Authorities in Kep town said they stopped the dumping of 112 tons of spoiled fish, rice, soybean and corn powder belonging to the World Food Program that was being unloaded on a hillside in the coastal town.
“We did not allow the WFP to dump waste at that location because Kep province is a tourist area. It would affect our tourism and visitors,” Kep City Governor Ngin Nginda said yesterday, adding that the canned fish and other spoiled food stuff was escorted by police back to the WFP’s Phnom Penh warehouse.
Mr Nginda said that police intervened to prevent the waste disposal and that the WFP trucks, which had traveled through Monday night to reach Kep city, were ordered to drive back to the capital at 4 pm yesterday.

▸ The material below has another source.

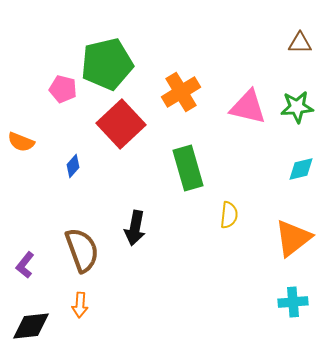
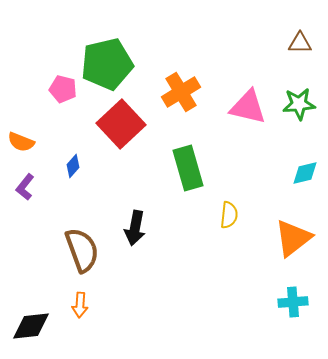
green star: moved 2 px right, 3 px up
cyan diamond: moved 4 px right, 4 px down
purple L-shape: moved 78 px up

The hillside was not a dumpsite, he said.
“We…sent them back to their origin in Phnom Penh after we finishing a report,” Mr Nginda said.

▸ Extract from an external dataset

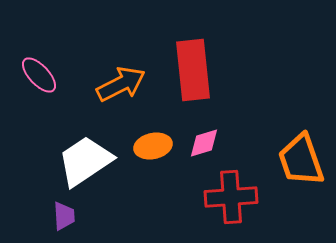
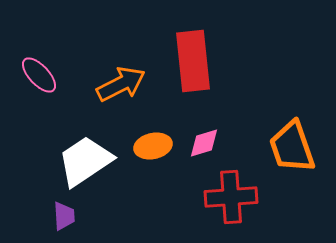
red rectangle: moved 9 px up
orange trapezoid: moved 9 px left, 13 px up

Kep Provincial Governor Has Saret said all food aid was past its expiry date.
WFP Deputy Country Director Kenneth Crossley declined to answer questions by telephone yesterday but later issued a statement regarding the dumping incident.
According to Mr Crossley, the WFP had contracted a private company to carry out the waste disposal and that the company, whose name Mr Crossley would not divulge, was responsible for the deciding where the 112 tons of waste was to be dumped.

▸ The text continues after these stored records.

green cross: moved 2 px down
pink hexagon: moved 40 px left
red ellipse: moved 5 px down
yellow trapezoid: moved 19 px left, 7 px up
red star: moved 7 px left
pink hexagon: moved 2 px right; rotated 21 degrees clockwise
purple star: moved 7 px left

“In compliance with inspector recommendations, prioritizing safety, WFP followed established procedures to dispose of the consignment,” Mr Crossley wrote.
“The choice of location is made by the contracted firm…. WFP has requested the disposal firm to suspend all activity while we examine claims raised in the media regarding the proposed disposal site,” he said.
“Cases such as these are very very rare.”